%%
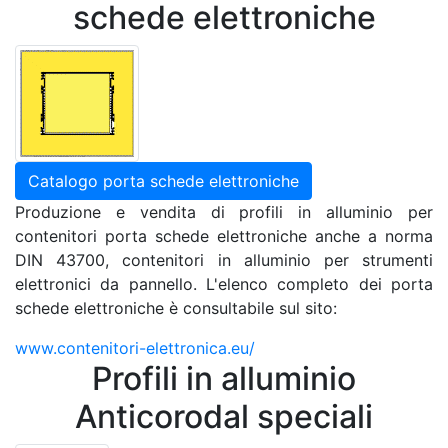
schede elettroniche
Catalogo porta schede elettroniche
Produzione e vendita di profili in alluminio per
contenitori porta schede elettroniche anche a norma
DIN 43700, contenitori in alluminio per strumenti
elettronici da pannello. L'elenco completo dei porta
schede elettroniche è consultabile sul sito:
www.contenitori-elettronica.eu/
Profili in alluminio
Anticorodal speciali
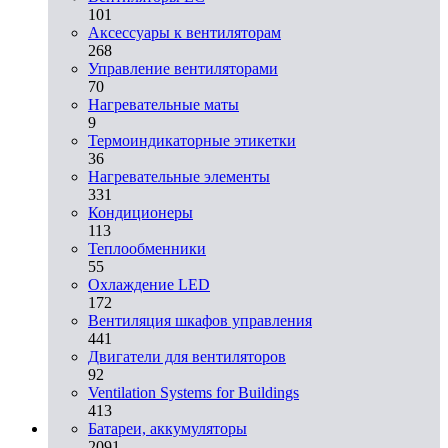
101
Аксессуары к вентиляторам
268
Управление вентиляторами
70
Нагревательные маты
9
Термоиндикаторные этикетки
36
Нагревательные элементы
331
Кондиционеры
113
Теплообменники
55
Охлаждение LED
172
Вентиляция шкафов управления
441
Двигатели для вентиляторов
92
Ventilation Systems for Buildings
413
Батареи, аккумуляторы
2091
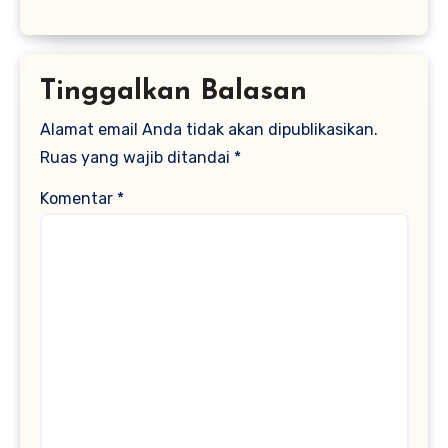
Tinggalkan Balasan
Alamat email Anda tidak akan dipublikasikan.
Ruas yang wajib ditandai
*
Komentar
*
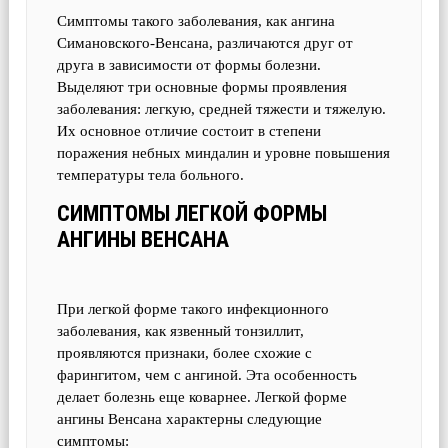
Симптомы такого заболевания, как ангина
Симановского-Венсана, различаются друг от
друга в зависимости от формы болезни.
Выделяют три основные формы проявления
заболевания: легкую, средней тяжести и тяжелую.
Их основное отличие состоит в степени
поражения небных миндалин и уровне повышения
температуры тела больного.
СИМПТОМЫ ЛЕГКОЙ ФОРМЫ
АНГИНЫ ВЕНСАНА
При легкой форме такого инфекционного
заболевания, как язвенный тонзиллит,
проявляются признаки, более схожие с
фарингитом, чем с ангиной. Эта особенность
делает болезнь еще коварнее. Легкой форме
ангины Венсана характерны следующие
симптомы:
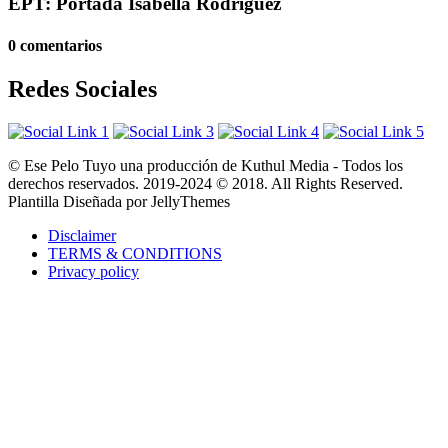
EPT: Portada Isabella Rodriguez
0 comentarios
Redes Sociales
© Ese Pelo Tuyo una producción de Kuthul Media - Todos los
derechos reservados. 2019-2024 © 2018. All Rights Reserved.
Plantilla Diseñada por JellyThemes
Disclaimer
TERMS & CONDITIONS
Privacy policy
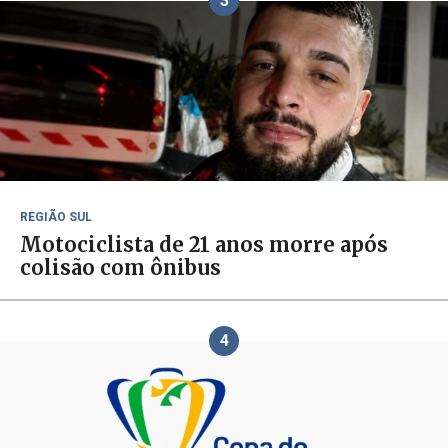
3
REGIÃO SUL
Motociclista de 21 anos morre após
colisão com ônibus
4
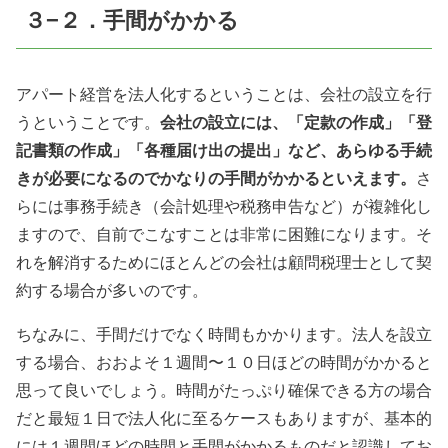
３−２．手間がかかる
アパート経営を法人化するということは、会社の設立を行
うということです。
会社の設立には、「定款の作成」「登
記書類の作成」「各種届け出の提出」など、あらゆる手続
きが必要になるのでかなりの手間がかかるといえます。
さ
らには事務手続き（会計処理や税務申告など）が複雑化し
ますので、自前でこなすことは非常に困難になります。そ
れを解消するためにほとんどの会社は顧問税理士として契
約する場合が多いのです。
ちなみに、手間だけでなく時間もかかります。法人を設立
する場合、おおよそ１週間〜１０日ほどの時間がかかると
思って良いでしょう。時間がたっぷり確保できる方の場合
だと最短１日で法人化に至るケースもありますが、基本的
には１週間ほどの時間と手間がかかるものだと認識してお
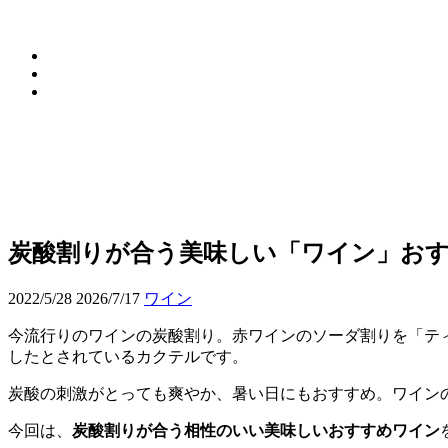
炭酸割りが合う美味しい「ワイン」おす
2022/5/28
2026/7/17
ワイン
今流行りのワインの炭酸割り。赤ワインのソーダ割りを「テ
したとされているカクテルです。
炭酸の刺激がとっても爽やか、暑い日にもおすすめ。ワイン
今回は、
炭酸割りが合う相性のいい美味しいおすすめワイン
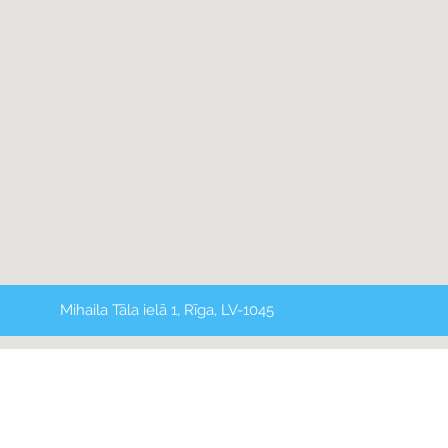
Mihaila Tāla ielā 1, Rīga, LV-1045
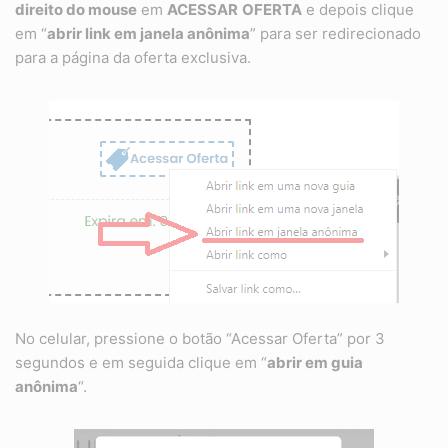
direito do mouse
em
ACESSAR
OFERTA
e depois clique
em “
abrir link em janela anônima
” para ser redirecionado
para a página da oferta exclusiva.
No celular, pressione o botão “Acessar Oferta” por 3
segundos e em seguida clique em “
abrir em guia
anônima
“.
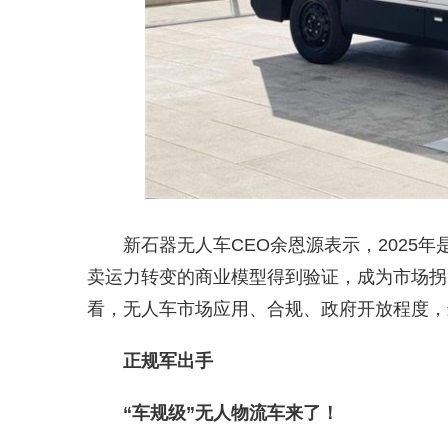
新石器无人车CEO余恩源表示，2025
卖运力转变的商业模型得到验证，成为市场拐点
看，无人车市场应用、合规、政府开放程度，进
正规军出手
“车规级”无人物流车来了！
%%
(Required work) Every line from the one with "会社の設立には、「定款の作成」「登" to the end of the records above should be restated word for word, and no picture belongs in the copy.

(Task output)
会社の設立には、「定款の作成」「登
記書類の作成」「各種届け出の提出」など、あらゆる手続
きが必要になるのでかなりの手間がかかるといえます。
さ
らには事務手続き（会計処理や税務申告など）が複雑化し
ますので、自前でこなすことは非常に困難になります。そ
れを解消するためにほとんどの会社は顧問税理士として契
約する場合が多いのです。
ちなみに、手間だけでなく時間もかかります。法人を設立
する場合、おおよそ１週間〜１０日ほどの時間がかかると
思って良いでしょう。時間がたっぷり確保できる方の場合
だと最短１日で法人化に至るケースもありますが、基本的
には１週間ほどの時間と手間がかかるものだと認識してお
炭酸割りが合う美味しい「ワイン」おす
2022/5/28
2026/7/17
ワイン
今流行りのワインの炭酸割り。赤ワインのソーダ割りを「テ
したとされているカクテルです。
炭酸の刺激がとっても爽やか、暑い日にもおすすめ。ワイン
今回は、
炭酸割りが合う相性のいい美味しいおすすめワイン
Mihaila Tāla ielā 1, Rīga, LV-1045
direito do mouse
em
ACESSAR
OFERTA
e depois clique
em “
abrir link em janela anônima
” para ser redirecionado
para a página da oferta exclusiva.
No celular, pressione o botão “Acessar Oferta” por 3
segundos e em seguida clique em “
abrir em guia
anônima
“.
新石器无人车CEO余恩源表示，2025
卖运力转变的商业模型得到验证，成为市场拐点
看，无人车市场应用、合规、政府开放程度，进
正规军出手
“车规级”无人物流车来了！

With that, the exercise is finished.